Etiology: Bronchial atresia refers to atresia of a lobar, segmental, or subsegmental bronchus at or near its origin resulting in a blind-ended atretic proximal bronchus. Bronchial atresia most frequently affects a segmental bronchus. The precise etiology of bronchial atresia remains unknown, but etiologies such as a vascular insult to the involved atretic or stenotic portion have been proposed.6,8 Several authors who used modern dissecting techniques found that bronchial atresia is more common than originally thought.^6,12,13 Furthermore, bronchial atresia and BPSs coexist in nearly all cases,^6,12,13 whereas it is found in nearly 70% of CPAM lesions.¹² A malformation sequence resulting from airway obstruction during development has been proposed as the unifying element for such a wide spectrum of imaging appearances.

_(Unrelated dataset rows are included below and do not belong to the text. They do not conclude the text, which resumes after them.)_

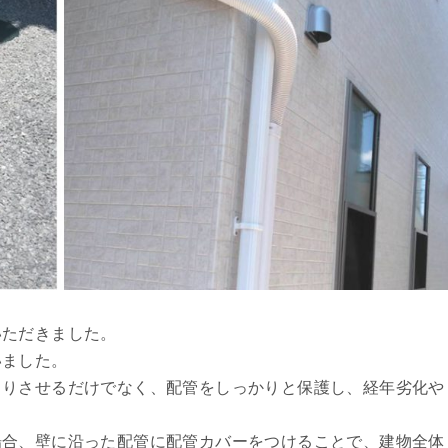
いただきました。
いました。
きりさせるだけでなく、配管をしっかりと保護し、経年劣化や
。
場合、壁に沿った配管に配管カバーをつけることで、建物全体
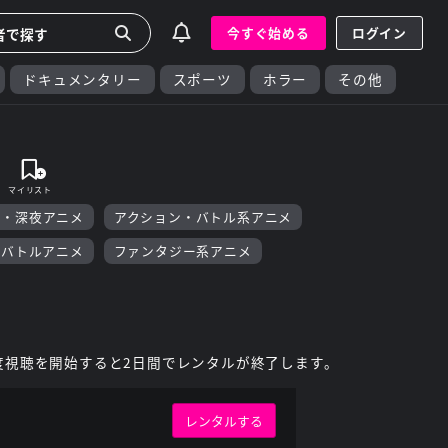
今すぐ始める
ログイン
ドキュメンタリー
スポーツ
ホラー
その他
F・深夜アニメ
アクション・バトル系アニメ
・バトルアニメ
ファンタジー系アニメ
度視聴を開始すると2日間でレンタルが終了します。
レンタルする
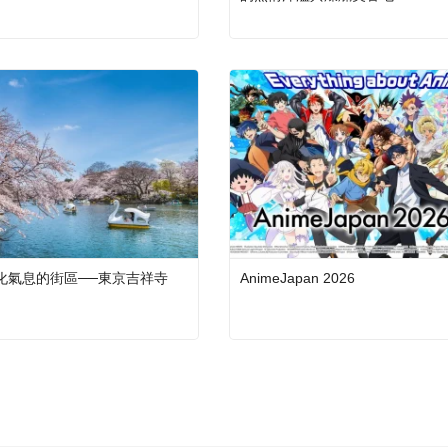
化氣息的街區──東京吉祥寺
AnimeJapan 2026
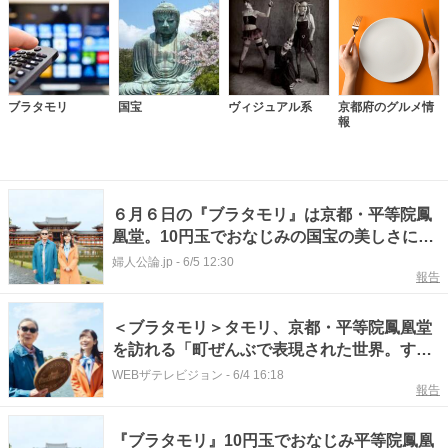
ブラタモリ
国宝
ヴィジュアル系
京都府のグルメ情
報
６月６日の『ブラタモリ』は京都・平等院鳳
凰堂。10円玉でおなじみの国宝の美しさに
「ビジュアル系」とタモリが唸る
婦人公論.jp
-
6/5 12:30
報告
＜ブラタモリ＞タモリ、京都・平等院鳳凰堂
を訪れる「町ぜんぶで表現された世界。すご
かったです」
WEBザテレビジョン
-
6/4 16:18
報告
『ブラタモリ』10円玉でおなじみ平等院鳳凰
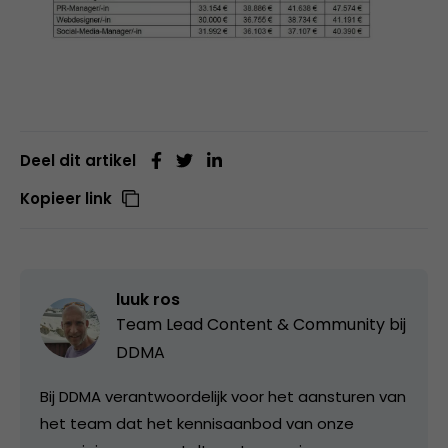
Deel dit artikel
Kopieer link
luuk ros
Team Lead Content & Community bij
DDMA
Bij DDMA verantwoordelijk voor het aansturen van
het team dat het kennisaanbod van onze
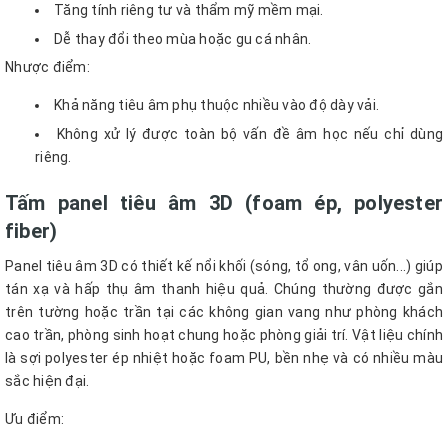
Tăng tính riêng tư và thẩm mỹ mềm mại.
Dễ thay đổi theo mùa hoặc gu cá nhân.
Nhược điểm:
Khả năng tiêu âm phụ thuộc nhiều vào độ dày vải.
Không xử lý được toàn bộ vấn đề âm học nếu chỉ dùng
riêng.
Tấm panel tiêu âm 3D (foam ép, polyester
fiber)
Panel tiêu âm 3D có thiết kế nổi khối (sóng, tổ ong, vân uốn...) giúp
tán xạ và hấp thụ âm thanh hiệu quả. Chúng thường được gắn
trên tường hoặc trần tại các không gian vang như phòng khách
cao trần, phòng sinh hoạt chung hoặc phòng giải trí. Vật liệu chính
là sợi polyester ép nhiệt hoặc foam PU, bền nhẹ và có nhiều màu
sắc hiện đại.
Ưu điểm:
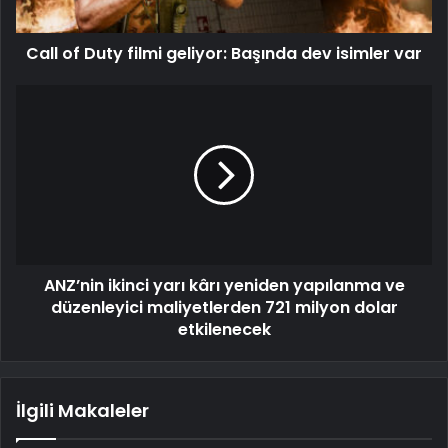
Call of Duty filmi geliyor: Başında dev isimler var
ANZ’nin ikinci yarı kârı yeniden yapılanma ve
düzenleyici maliyetlerden 721 milyon dolar
etkilenecek
İlgili Makaleler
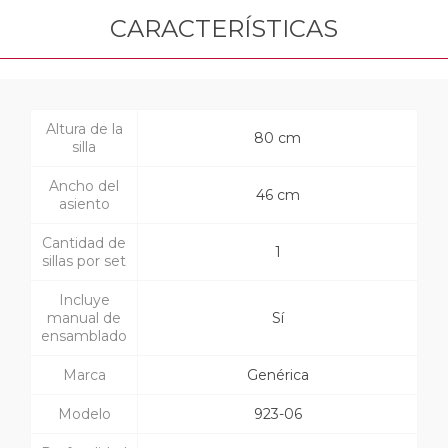
CARACTERÍSTICAS
Altura de la
80 cm
silla
Ancho del
46 cm
asiento
Cantidad de
1
sillas por set
Incluye
manual de
Sí
ensamblado
Marca
Genérica
Modelo
923-06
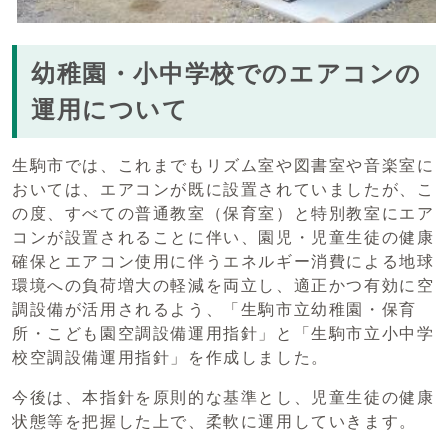
幼稚園・小中学校でのエアコンの
運用について
生駒市では、これまでもリズム室や図書室や音楽室に
おいては、エアコンが既に設置されていましたが、こ
の度、すべての普通教室（保育室）と特別教室にエア
コンが設置されることに伴い、園児・児童生徒の健康
確保とエアコン使用に伴うエネルギー消費による地球
環境への負荷増大の軽減を両立し、適正かつ有効に空
調設備が活用されるよう、「生駒市立幼稚園・保育
所・こども園空調設備運用指針」と「生駒市立小中学
校空調設備運用指針」を作成しました。
今後は、本指針を原則的な基準とし、児童生徒の健康
状態等を把握した上で、柔軟に運用していきます。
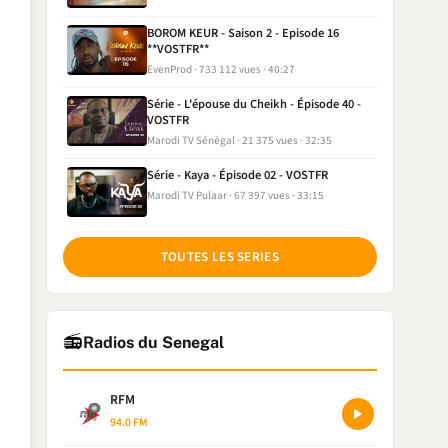
BOROM KEUR - Saison 2 - Episode 16
**VOSTFR**
EvenProd
733 112 vues
40:27
Série - L'épouse du Cheikh - Épisode 40 -
VOSTFR
Marodi TV Sénégal
21 375 vues
32:35
Série - Kaya - Épisode 02 - VOSTFR
Marodi TV Pulaar
67 397 vues
33:15
TOUTES LES SERIES
📻
Radios du Senegal
RFM
94.0 FM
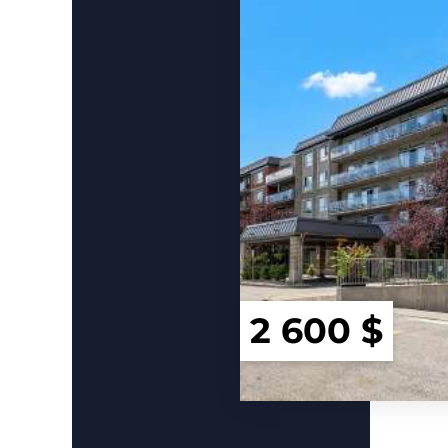
2 600 $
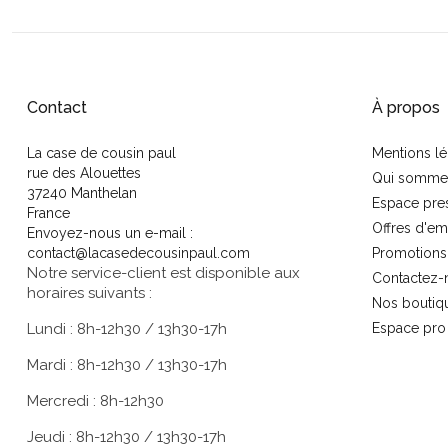
Contact
À propos
La case de cousin paul
Mentions lé
rue des Alouettes
Qui somme
37240 Manthelan
Espace pre
France
Offres d'em
Envoyez-nous un e-mail :
contact@lacasedecousinpaul.com
Promotions
Notre service-client est disponible aux
Contactez-
horaires suivants :
Nos boutiq
Lundi : 8h-12h30 / 13h30-17h
Espace pro
Mardi : 8h-12h30 / 13h30-17h
Mercredi : 8h-12h30
Jeudi : 8h-12h30 / 13h30-17h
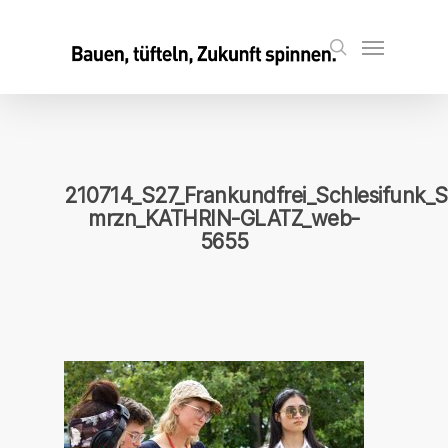
Skip
to
Menu
search
main
content
210714_S27_Frankundfrei_Schlesifunk_S
mrzn_KATHRIN-GLATZ_web-
5655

Differences in degree, level, and timing of the bronchial obstruction are thought to be responsible for the association of bronchial atresia and other congenital lung anomalies.^6,8,12 Bronchial atresia usually is diagnosed as an incidental finding on chest radiographs later in life in asymptomatic older children or adults.^6,10 However, bronchial atresia increasingly is being diagnosed in utero, given the widespread use of prenatal imaging.^6,9,10,12,13

Imaging: Prenatally, the involved portion of the lung appears hyperexpanded and shows increased homogenous echogenicity on ultrasound and high T2 signal on fetal MRI¹⁴ (Fig. 53-2). On occasion, it is possible to identify the centrally located, mucus-filled bronchocele/mucocele on prenatal ultrasound or MRI^9,15 (e-Fig. 53-3).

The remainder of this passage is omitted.